Why the New Ebola Airport Screenings Won't Work

A Coast Guard employee working with CBP's Office of Field Operations checks the temperature of a traveler at Dulles airport who has recently been to Guinea, Sierra Leone or Liberia. A Coast Guard employee working with CBP's Office of Field Operations checks the temperature of a traveler at Dulles airport who has recently been to Guinea, Sierra Leone or Liberia. Josh Denmark/ Customs and Border Protection

The Homeland Security Department announced new travel restrictions for travelers from Ebola-stricken countries Tuesday, but the measures will likely do little to keep the virus out of the United States.

All passengers traveling from Liberia, Sierra Leone, and Guinea will now have to come into the U.S. through five major airports: Dulles International Airport in Virginia; Newark Liberty International Airport; John F. Kennedy International Airport in New York; Chicago O'Hare International Airport; and Hartsfield-Jackson Atlanta International Airport.

These airports implemented tighter screening measures for individuals traveling from the three affected countries last week, including taking the temperature of all passengers and submitting them to additional questioning. All travelers whose journeys originated in the three countries will now be subject to these added protocols, Homeland Security Secretary Jeh Johnson wrote in a release Tuesday.

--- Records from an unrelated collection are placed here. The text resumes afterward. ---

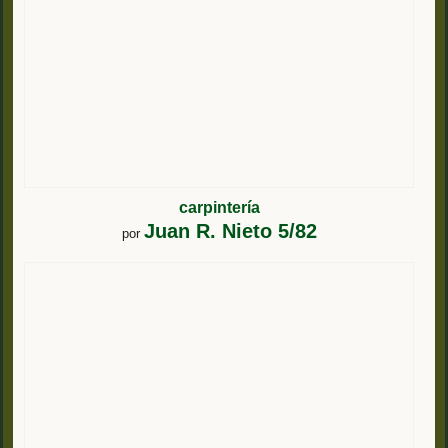
carpintería
Juan R. Nieto 5/82
por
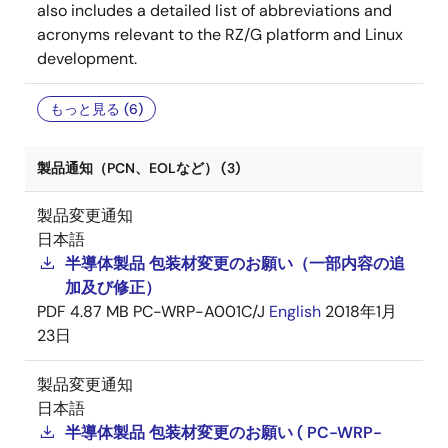
also includes a detailed list of abbreviations and
acronyms relevant to the RZ/G platform and Linux
development.
もっと見る (6)
製品通知（PCN、EOLなど） (3)
製品変更通知
日本語
半導体製品 包装材変更のお願い（一部内容の追
加及び修正）
PDF
4.87 MB
PC-WRP-A001C/J
English
2018年1月
23日
製品変更通知
日本語
半導体製品 包装材変更のお願い ( PC-WRP-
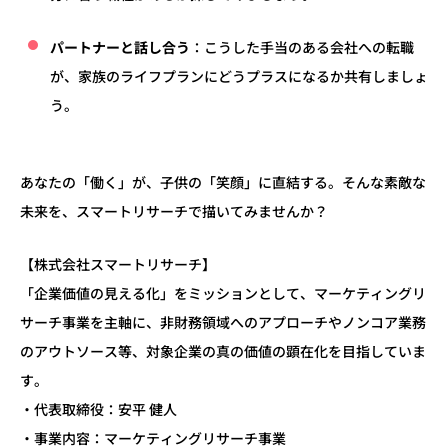
パートナーと話し合う
：こうした手当のある会社への転職
が、家族のライフプランにどうプラスになるか共有しましょ
う。
あなたの「働く」が、子供の「笑顔」に直結する。そんな素敵な
未来を、スマートリサーチで描いてみませんか？
【株式会社スマートリサーチ】
「企業価値の見える化」をミッションとして、マーケティングリ
サーチ事業を主軸に、非財務領域へのアプローチやノンコア業務
のアウトソース等、対象企業の真の価値の顕在化を目指していま
す。
・代表取締役：安平 健人
・事業内容：マーケティングリサーチ事業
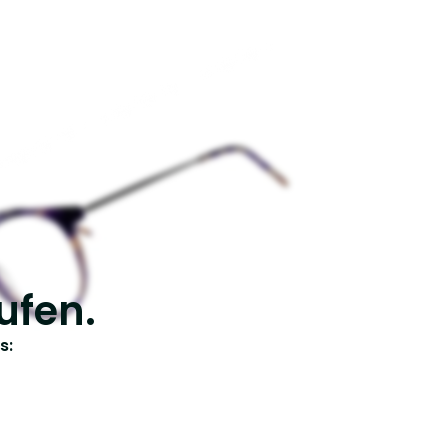
ufen.
s:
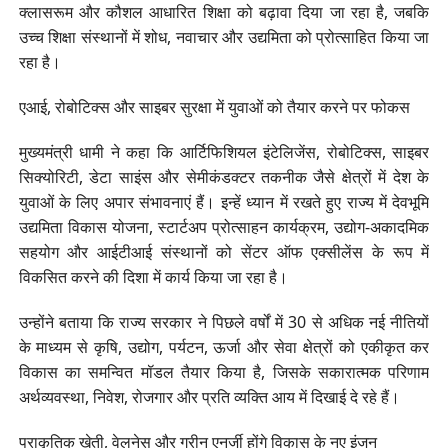
क्लासरूम और कौशल आधारित शिक्षा को बढ़ावा दिया जा रहा है, जबकि
उच्च शिक्षा संस्थानों में शोध, नवाचार और उद्यमिता को प्रोत्साहित किया जा
रहा है।
एआई, रोबोटिक्स और साइबर सुरक्षा में युवाओं को तैयार करने पर फोकस
मुख्यमंत्री धामी ने कहा कि आर्टिफिशियल इंटेलिजेंस, रोबोटिक्स, साइबर
सिक्योरिटी, डेटा साइंस और सेमीकंडक्टर तकनीक जैसे क्षेत्रों में देश के
युवाओं के लिए अपार संभावनाएं हैं। इन्हें ध्यान में रखते हुए राज्य में देवभूमि
उद्यमिता विकास योजना, स्टार्टअप प्रोत्साहन कार्यक्रम, उद्योग-अकादमिक
सहयोग और आईटीआई संस्थानों को सेंटर ऑफ एक्सीलेंस के रूप में
विकसित करने की दिशा में कार्य किया जा रहा है।
उन्होंने बताया कि राज्य सरकार ने पिछले वर्षों में 30 से अधिक नई नीतियों
के माध्यम से कृषि, उद्योग, पर्यटन, ऊर्जा और सेवा क्षेत्रों को एकीकृत कर
विकास का समन्वित मॉडल तैयार किया है, जिसके सकारात्मक परिणाम
अर्थव्यवस्था, निवेश, रोजगार और प्रति व्यक्ति आय में दिखाई दे रहे हैं।
प्राकृतिक खेती, वेलनेस और ग्रीन एनर्जी होंगे विकास के नए इंजन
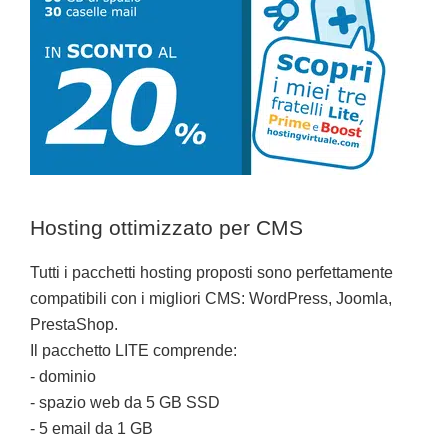
Hosting ottimizzato per CMS
Tutti i pacchetti hosting proposti sono perfettamente
compatibili con i migliori CMS: WordPress, Joomla,
PrestaShop.
Il pacchetto LITE comprende:
- dominio
- spazio web da 5 GB SSD
- 5 email da 1 GB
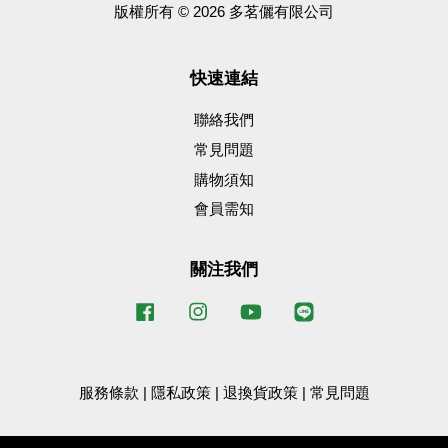
版權所有 © 2026 多茗儷有限公司
快速連結
聯絡我們
常見問題
購物須知
會員需知
關注我們
Facebook
Instagram
YouTube
Line
服務條款
|
隱私政策
|
退換貨政策
|
常見問題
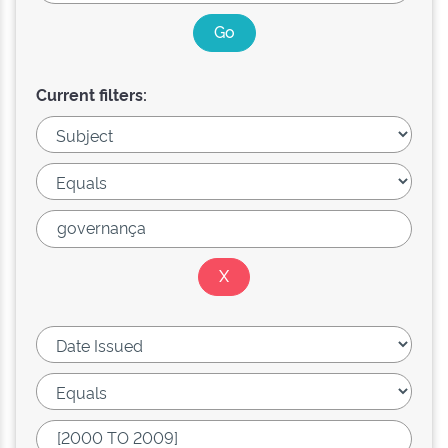
Current filters:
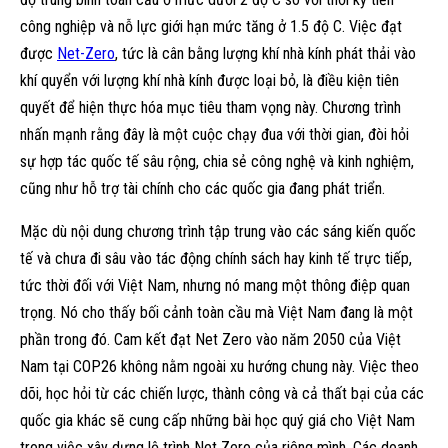
công nghiệp và nỗ lực giới hạn mức tăng ở 1.5 độ C. Việc đạt
được
Net-Zero
, tức là cân bằng lượng khí nhà kính phát thải vào
khí quyển với lượng khí nhà kính được loại bỏ, là điều kiện tiên
quyết để hiện thực hóa mục tiêu tham vọng này. Chương trình
nhấn mạnh rằng đây là một cuộc chạy đua với thời gian, đòi hỏi
sự hợp tác quốc tế sâu rộng, chia sẻ công nghệ và kinh nghiệm,
cũng như hỗ trợ tài chính cho các quốc gia đang phát triển.
Mặc dù nội dung chương trình tập trung vào các sáng kiến quốc
tế và chưa đi sâu vào tác động chính sách hay kinh tế trực tiếp,
tức thời đối với Việt Nam, nhưng nó mang một thông điệp quan
trọng. Nó cho thấy bối cảnh toàn cầu mà Việt Nam đang là một
phần trong đó. Cam kết đạt Net Zero vào năm 2050 của Việt
Nam tại COP26 không nằm ngoài xu hướng chung này. Việc theo
dõi, học hỏi từ các chiến lược, thành công và cả thất bại của các
quốc gia khác sẽ cung cấp những bài học quý giá cho Việt Nam
trong việc xây dựng lộ trình Net Zero của riêng mình. Các doanh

Ninety-four percent of the approximately 150 travelers coming to the U.S. each day from the three countries were already entering the country through the five airports with tight screening measures. The new restrictions apply to an additional nine or so passengers.

The new measures will begin Wednesday.

The additional screenings could calm some of the panic that has gripped the U.S. following the diagnosis of the first case of Ebola in the U.S. on September 28, and it's possible they may catch cases before they enter the country. But the nature of the disease limits the power of such preventive measures.

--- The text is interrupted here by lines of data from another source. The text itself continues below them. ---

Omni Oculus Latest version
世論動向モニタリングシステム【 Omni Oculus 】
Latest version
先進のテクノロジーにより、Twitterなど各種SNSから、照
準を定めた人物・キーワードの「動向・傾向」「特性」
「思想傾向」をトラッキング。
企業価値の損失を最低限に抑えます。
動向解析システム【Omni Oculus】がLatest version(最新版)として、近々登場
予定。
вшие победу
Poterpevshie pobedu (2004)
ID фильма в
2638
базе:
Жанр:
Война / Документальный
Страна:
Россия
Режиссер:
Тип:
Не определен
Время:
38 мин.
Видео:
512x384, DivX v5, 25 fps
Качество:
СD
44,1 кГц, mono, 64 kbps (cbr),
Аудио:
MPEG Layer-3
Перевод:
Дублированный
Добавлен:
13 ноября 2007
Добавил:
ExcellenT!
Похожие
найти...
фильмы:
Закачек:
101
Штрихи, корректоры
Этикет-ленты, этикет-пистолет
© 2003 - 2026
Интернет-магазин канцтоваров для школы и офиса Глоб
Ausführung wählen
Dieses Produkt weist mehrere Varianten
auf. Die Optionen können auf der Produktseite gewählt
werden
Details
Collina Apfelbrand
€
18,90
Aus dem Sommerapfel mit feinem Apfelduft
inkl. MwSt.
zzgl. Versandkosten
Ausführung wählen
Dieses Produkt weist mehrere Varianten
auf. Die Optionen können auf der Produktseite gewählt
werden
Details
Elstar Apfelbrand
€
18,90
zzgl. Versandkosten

These additional screening protocols would not actually have prevented the entry of Thomas Eric Duncan—who died Oct. 8 from Ebola—into the country.

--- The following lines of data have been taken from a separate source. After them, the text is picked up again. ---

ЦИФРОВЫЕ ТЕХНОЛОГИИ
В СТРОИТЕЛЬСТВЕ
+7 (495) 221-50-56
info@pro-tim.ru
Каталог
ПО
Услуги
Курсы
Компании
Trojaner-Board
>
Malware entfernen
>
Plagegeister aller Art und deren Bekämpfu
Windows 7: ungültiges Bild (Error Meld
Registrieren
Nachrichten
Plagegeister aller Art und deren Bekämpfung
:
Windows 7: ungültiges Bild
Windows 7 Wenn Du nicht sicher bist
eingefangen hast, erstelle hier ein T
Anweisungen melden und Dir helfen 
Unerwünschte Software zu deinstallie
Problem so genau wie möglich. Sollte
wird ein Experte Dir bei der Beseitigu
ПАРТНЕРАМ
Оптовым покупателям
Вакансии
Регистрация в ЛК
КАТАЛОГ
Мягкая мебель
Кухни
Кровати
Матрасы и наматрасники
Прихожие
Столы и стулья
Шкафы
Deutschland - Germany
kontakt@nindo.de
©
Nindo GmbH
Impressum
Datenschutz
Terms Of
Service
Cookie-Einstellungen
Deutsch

When Duncan arrived in Dallas on Sept. 20, he had no fever and answered in the negative to questions of whether he had contact with Ebola patients in his native Liberia. He did not begin to develop symptoms until about four days after his arrival.

The 21-day incubation period of the virus means that individuals traveling from the affected countries may have been infected but not yet be experiencing a temperature or other symptoms. On the flip side, many may show a fever and be detained, but not have Ebola.

Of the 36,000 travelers who left the three countries since exit screenings began in August, 77 were stopped due to symptoms such as fever, the CDC said earlier this month. None ended up having Ebola; many were diagnosed with malaria, which is prevalent in West Africa.

Since the additional screening began at U.S. airports last week, 28 individuals were given the public-health assessment, and four were transported to a medical facility, according to data from DHS. No individual screened has tested positive for Ebola.

Historical precedent does not give much hope for the success of airport screening measures against diseases. Studies have shown that similar screenings during the SARS outbreak in 2003, and the influenza (H1N1) pandemic in Japan and Australia in 2009, were not found to be effective at identifying cases.

"It's like looking for a needle in 10,000 haystacks," said Joshua Michaud, associate director of global health policy at the Kaiser Family Foundation. "It's very unlikely that you would find a case through screening measures at the borders."

Despite calls from Republican lawmakers to stop flights from Ebola-stricken countries, top health officials have maintained that a complete travel ban would be detrimental to the fight against Ebola. Officials maintain that the best way to control the spread of the disease is by being able to track who is entering the U.S., as well as contact-tracing to find anyone an infected individual may have been in contact with.

There are currently no direct flights to the U.S. from the West African countries, so trying to stop individuals from entering through other countries would be extremely resource-intensive and ultimately unsuccessful, top health officials say. And such restrictions would harm efforts to stop the epidemic in affected countries.

"The best way to protect ourselves is not to seal off these countries but to provide the kinds of services so the disease is contained there," said CDC Director Thomas Frieden at the beginning of October. "The only way to get to zero risk is to stop it there."